Nathalie Sarraute
Femme de lettres française (Ivanovo, Russie, 1900-Paris 1999).
Son refus du roman psychologique traditionnel, combiné à sa recherche des sensations imperceptibles qui régissent les rapports entre les êtres humains, font de Nathalie Sarraute l'un des initiateurs du nouveau roman.
Des débuts intimistes
Issue d'une famille juive bourgeoise et cultivée, Natacha (Nathalie) Tcherniak doit au divorce de ses parents de connaître une enfance partagée entre la Russie et la France. Après des études d'anglais et d'histoire à Oxford, puis des études de sociologie à Berlin, elle s'inscrit à la faculté de droit de Paris (1922). Trois ans plus tard, devenue avocate, elle épouse son condisciple Raymond Sarraute. En 1932, elle commence une série de textes brefs qui paraissent en volume sous le titre Tropismes (1939), dans l'indifférence générale. Elle continue de plaider de petites affaires en correctionnelle jusqu'à l'automne 1940, date à laquelle elle est radiée du barreau de Paris, par application des lois antijuives de Vichy.
Nathalie Sarraute traverse l'Occupation sous une fausse identité, retirée à la campagne. Elle abandonne alors définitivement le droit et entame, en 1942, la rédaction de son premier roman. Portrait d'un inconnu (1948) n'a guère de retentissement à sa publication, malgré le concours de Jean-Paul Sartre, qui préface l'ouvrage. Martereau (1953) ne retient aussi l'intérêt que de quelques initiés, attirés par une œuvre novatrice qui recherche « les sensations à l'état naissant » et se place en amont de l'observation psychologique caractéristique du roman moderne traditionnel.
La naissance du nouveau roman
De 1947 à 1956, Nathalie Sarraute publie une série d'articles critiques dans les Temps modernes et la Nouvelle Nouvelle Revue française, dans lesquels elle expose son intérêt pour les œuvres de Marcel Proust, de James Joyce et de Virginia Woolf, notamment, et critique le genre romanesque tel qu'il était conçu par Balzac ou Tolstoï. Bientôt regroupés pour former l'Ère du soupçon (1956), ces articles attirent l'attention de Michel Butor et d’Alain Robbe-Grillet. L'année suivante paraît l'édition revue et augmentée de Tropismes, dans laquelle l'écrivain et journaliste Claude Mauriac (1914-1996) voit un « nouveau réalisme ». La coïncidence de publication avec la Jalousie, de Robbe-Grillet, et un article qu'Émile Henriot (1889-1961) consacre à ces deux livres dans le Monde sous l'expression (péjorative) de « nouveau roman », ouvrent une période d'effervescence littéraire, dont l'Ère du soupçon est le premier manifeste.

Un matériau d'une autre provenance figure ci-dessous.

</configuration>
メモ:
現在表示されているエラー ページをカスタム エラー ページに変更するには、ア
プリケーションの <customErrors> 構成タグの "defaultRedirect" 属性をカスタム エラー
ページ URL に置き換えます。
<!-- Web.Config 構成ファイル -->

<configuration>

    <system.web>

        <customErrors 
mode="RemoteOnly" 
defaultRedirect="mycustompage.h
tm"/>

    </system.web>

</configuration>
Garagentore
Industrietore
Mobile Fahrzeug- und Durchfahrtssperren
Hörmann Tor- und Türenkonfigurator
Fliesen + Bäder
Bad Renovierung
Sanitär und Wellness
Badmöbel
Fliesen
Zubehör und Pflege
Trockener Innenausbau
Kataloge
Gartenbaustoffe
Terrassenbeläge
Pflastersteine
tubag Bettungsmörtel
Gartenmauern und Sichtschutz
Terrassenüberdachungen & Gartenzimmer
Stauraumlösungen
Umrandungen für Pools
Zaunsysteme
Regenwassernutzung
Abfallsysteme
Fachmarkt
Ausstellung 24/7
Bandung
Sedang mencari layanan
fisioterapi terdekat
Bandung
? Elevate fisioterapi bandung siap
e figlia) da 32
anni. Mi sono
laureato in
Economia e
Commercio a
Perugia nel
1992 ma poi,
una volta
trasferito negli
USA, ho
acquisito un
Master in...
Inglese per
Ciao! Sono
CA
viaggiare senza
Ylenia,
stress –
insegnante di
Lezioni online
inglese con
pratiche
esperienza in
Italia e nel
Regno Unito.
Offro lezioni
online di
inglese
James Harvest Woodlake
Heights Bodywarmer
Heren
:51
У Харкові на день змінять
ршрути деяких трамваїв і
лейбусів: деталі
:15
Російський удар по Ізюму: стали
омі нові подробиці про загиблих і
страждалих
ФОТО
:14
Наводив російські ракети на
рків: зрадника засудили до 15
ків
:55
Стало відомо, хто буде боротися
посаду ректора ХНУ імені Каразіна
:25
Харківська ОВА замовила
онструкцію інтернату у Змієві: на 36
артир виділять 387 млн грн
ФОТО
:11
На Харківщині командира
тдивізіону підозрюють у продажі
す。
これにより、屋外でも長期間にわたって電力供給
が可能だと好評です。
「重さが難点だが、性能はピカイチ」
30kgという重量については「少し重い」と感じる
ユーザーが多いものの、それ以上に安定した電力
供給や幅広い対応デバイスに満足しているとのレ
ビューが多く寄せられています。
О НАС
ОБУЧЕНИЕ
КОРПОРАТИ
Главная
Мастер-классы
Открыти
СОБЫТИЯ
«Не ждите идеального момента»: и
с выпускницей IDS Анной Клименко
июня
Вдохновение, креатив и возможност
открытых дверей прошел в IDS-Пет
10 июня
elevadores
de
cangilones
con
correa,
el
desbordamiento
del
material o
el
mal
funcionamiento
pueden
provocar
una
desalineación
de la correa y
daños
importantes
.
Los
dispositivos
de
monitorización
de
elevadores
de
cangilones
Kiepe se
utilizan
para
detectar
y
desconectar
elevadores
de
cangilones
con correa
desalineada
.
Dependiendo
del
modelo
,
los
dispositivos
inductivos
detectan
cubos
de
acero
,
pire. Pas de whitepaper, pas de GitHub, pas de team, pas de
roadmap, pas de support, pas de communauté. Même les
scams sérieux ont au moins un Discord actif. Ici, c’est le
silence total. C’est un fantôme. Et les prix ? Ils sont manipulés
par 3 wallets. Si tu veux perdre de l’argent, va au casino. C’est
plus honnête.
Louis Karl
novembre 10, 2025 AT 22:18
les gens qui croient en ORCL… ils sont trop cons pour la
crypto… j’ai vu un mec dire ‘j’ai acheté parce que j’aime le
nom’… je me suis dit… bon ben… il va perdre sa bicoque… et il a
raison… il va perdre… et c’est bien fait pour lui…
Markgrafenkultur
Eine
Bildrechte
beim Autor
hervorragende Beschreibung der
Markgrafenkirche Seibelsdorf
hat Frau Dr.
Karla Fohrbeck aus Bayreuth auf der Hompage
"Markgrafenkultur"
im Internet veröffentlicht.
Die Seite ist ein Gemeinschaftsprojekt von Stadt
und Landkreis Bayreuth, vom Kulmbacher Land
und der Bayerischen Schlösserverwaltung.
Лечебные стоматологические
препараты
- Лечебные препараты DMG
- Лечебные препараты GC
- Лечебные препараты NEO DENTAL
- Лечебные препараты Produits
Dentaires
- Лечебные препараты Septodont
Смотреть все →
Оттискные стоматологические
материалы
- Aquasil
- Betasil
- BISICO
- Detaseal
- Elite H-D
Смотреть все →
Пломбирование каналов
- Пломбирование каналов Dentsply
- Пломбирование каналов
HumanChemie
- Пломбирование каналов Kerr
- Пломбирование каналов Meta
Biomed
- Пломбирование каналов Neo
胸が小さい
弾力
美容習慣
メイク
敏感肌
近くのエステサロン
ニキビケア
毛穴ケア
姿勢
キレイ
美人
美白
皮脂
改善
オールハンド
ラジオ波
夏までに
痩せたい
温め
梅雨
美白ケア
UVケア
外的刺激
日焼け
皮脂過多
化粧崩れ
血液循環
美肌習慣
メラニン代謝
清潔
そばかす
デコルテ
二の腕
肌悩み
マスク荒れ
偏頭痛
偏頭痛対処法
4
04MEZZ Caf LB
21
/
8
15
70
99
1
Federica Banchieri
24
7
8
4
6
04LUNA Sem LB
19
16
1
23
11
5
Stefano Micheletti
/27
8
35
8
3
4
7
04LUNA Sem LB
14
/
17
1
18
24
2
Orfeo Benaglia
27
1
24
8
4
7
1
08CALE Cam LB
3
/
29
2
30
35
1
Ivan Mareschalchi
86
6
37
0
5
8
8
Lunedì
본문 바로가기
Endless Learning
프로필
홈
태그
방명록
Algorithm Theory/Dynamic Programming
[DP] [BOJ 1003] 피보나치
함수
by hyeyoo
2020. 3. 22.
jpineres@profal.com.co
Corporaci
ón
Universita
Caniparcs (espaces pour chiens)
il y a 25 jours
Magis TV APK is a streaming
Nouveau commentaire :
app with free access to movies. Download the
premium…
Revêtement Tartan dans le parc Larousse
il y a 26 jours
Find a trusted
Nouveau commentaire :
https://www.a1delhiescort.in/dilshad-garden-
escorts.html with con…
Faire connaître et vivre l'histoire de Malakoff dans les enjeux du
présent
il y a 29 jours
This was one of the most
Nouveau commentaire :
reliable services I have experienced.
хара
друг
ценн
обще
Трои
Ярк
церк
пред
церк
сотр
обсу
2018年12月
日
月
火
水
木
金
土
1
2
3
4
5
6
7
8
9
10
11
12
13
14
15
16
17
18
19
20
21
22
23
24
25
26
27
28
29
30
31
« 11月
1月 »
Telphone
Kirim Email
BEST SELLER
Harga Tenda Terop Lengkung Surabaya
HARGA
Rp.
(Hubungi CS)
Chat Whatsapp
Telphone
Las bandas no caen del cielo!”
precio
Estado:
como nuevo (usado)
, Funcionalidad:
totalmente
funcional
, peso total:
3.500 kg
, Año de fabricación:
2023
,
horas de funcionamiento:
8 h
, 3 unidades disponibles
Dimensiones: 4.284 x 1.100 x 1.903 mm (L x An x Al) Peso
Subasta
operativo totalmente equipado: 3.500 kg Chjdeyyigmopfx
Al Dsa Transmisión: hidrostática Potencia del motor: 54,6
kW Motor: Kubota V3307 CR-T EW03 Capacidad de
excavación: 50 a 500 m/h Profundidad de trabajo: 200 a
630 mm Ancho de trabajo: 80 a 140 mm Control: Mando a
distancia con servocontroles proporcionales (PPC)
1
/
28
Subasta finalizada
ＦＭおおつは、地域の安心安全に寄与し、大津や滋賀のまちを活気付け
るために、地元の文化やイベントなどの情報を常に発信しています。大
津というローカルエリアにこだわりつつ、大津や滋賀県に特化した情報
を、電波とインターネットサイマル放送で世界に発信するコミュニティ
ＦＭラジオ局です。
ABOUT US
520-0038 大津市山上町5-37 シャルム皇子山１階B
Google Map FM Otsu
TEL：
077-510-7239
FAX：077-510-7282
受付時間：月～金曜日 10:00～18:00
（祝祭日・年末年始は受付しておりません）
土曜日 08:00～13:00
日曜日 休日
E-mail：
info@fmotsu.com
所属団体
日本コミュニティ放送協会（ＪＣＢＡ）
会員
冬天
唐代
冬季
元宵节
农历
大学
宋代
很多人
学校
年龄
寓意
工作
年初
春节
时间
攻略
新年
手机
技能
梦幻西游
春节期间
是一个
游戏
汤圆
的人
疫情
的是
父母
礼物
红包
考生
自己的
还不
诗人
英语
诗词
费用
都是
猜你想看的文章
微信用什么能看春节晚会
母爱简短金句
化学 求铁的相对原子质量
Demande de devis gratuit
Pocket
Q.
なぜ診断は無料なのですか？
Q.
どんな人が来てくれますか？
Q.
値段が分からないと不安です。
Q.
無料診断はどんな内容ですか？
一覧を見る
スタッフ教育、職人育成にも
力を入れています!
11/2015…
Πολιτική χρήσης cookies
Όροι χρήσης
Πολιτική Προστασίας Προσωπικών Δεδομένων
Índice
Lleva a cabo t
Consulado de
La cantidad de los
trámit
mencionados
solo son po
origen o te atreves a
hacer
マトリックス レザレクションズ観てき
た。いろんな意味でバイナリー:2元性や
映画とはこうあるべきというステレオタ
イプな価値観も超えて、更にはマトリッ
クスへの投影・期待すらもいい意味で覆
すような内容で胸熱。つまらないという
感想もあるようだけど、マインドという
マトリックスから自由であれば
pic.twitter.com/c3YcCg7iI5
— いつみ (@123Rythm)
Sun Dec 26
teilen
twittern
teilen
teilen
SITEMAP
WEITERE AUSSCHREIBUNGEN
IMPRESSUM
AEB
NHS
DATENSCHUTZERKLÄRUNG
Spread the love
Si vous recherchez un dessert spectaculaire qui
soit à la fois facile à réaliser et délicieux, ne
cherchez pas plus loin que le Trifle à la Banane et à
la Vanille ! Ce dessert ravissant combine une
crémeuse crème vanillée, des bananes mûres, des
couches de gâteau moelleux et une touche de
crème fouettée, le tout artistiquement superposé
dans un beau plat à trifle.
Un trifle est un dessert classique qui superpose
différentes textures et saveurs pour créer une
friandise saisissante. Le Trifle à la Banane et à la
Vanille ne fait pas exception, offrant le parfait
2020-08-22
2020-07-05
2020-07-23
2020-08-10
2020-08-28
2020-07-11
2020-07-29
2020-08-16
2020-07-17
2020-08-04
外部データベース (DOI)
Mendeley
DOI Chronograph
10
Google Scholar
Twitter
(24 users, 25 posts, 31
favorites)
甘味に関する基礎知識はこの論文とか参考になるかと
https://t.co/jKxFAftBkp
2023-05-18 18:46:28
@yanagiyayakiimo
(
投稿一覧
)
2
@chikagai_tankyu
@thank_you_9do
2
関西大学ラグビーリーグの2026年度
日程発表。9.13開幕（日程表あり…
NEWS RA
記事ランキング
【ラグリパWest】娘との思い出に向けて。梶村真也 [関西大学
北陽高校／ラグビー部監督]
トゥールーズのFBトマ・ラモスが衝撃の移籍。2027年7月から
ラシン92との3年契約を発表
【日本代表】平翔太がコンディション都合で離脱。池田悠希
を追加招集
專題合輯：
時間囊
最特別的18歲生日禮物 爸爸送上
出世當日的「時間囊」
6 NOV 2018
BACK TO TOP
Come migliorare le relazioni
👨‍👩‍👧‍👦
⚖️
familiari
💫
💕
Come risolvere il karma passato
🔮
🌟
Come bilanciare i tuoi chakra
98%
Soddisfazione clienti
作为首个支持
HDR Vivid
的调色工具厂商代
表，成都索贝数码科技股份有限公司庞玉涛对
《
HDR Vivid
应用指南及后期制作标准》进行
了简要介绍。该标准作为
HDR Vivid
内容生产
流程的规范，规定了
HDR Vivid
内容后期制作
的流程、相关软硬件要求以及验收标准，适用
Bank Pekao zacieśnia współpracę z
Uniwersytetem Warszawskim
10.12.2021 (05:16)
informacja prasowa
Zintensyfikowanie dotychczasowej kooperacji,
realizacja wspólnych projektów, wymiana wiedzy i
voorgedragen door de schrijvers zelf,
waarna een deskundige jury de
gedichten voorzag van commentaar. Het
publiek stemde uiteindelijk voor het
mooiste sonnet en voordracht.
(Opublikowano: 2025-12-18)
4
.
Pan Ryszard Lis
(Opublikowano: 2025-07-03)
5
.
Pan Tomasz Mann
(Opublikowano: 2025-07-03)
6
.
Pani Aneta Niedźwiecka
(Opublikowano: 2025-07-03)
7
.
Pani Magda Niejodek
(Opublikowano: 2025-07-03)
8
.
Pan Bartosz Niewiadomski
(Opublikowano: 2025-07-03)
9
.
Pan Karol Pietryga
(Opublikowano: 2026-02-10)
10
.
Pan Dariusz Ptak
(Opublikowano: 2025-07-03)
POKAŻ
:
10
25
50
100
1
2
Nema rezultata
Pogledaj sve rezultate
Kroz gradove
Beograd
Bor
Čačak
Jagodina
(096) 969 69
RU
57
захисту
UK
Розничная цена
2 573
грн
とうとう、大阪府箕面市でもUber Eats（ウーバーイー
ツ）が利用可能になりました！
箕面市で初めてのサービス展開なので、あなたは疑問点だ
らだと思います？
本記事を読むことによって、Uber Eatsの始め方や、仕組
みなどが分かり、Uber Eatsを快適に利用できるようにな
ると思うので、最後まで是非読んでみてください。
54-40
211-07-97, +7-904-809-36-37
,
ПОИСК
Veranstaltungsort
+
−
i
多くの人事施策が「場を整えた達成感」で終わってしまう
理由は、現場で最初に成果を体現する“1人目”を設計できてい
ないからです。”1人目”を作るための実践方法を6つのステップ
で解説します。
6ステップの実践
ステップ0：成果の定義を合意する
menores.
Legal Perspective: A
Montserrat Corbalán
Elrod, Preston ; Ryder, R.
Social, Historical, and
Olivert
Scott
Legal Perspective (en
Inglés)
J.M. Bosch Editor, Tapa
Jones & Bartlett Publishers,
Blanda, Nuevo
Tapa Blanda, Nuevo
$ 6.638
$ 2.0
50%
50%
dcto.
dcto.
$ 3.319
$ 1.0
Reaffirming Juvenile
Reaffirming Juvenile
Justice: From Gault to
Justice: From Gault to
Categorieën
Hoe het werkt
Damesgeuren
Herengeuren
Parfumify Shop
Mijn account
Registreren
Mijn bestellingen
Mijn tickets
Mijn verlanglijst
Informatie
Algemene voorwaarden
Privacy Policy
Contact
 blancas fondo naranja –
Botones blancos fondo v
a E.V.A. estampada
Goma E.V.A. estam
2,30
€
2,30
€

De fait, tandis qu'à la fin du xixe siècle le positivisme triomphant prétendait connaître les lois de l'univers, le xxe siècle en général et l'après-Seconde Guerre mondiale en particulier sont l'époque d'un questionnement plus angoissé sur la signification du monde. On découvre non seulement que toute apparence n'est que l'aboutissement d'un processus obscur, mais surtout que celui-ci échappe à la cognition. Refusant toute théorisation, la romancière publie le Planétarium (1959), son premier succès, puis les Fruits d'or (1963), où des personnages tentent en vain, au milieu des banalités des objets et du langage quotidiens, d'établir une communication authentique.
Le langage de l'indicible
Après deux pièces radiophoniques (le Silence, 1964 ; le Mensonge, 1966), Nathalie Sarraute revient à l'écriture romanesque. À partir d'Entre la vie et la mort (1968), son inspiration se dégage progressivement de l'héritage proustien, très présent dans ses premiers textes narratifs. La phrase ample et complexe cède peu à peu la place à une syntaxe au rythme syncopé, entrecoupée de nombreux silences. Les points de suspension, caractéristiques de l'écrivaine, enjoignent le lecteur de déchiffrer l'implicite et l'indicible.
Continuant d'explorer « cette substance fluide qui circule chez tous, passe des uns aux autres, franchissant des barrières arbitrairement tracées » (« Ce que je cherche à faire », communication au Colloque de Cerisy, 1972), la romancière publie Vous les entendez ? (1972), « disent les imbéciles » (1976), l'Usage de la parole (1980), Enfance (1983), Tu ne t'aimes pas (1989), Ici (1995) et Ouvrez (1997), élargissant son audience internationale. Alors que ses Œuvres complètes paraissent dans la Bibliothèque de la Pléiade en 1996, elle s'éteint trois ans plus tard, à l'âge de 99 ans. On lui doit également des pièces de théâtre (Isma ou ce qui s'appelle rien, 1970 ; C'est beau, 1973 ; Elle est là, 1980 ; Pour un oui ou pour un non, 1982).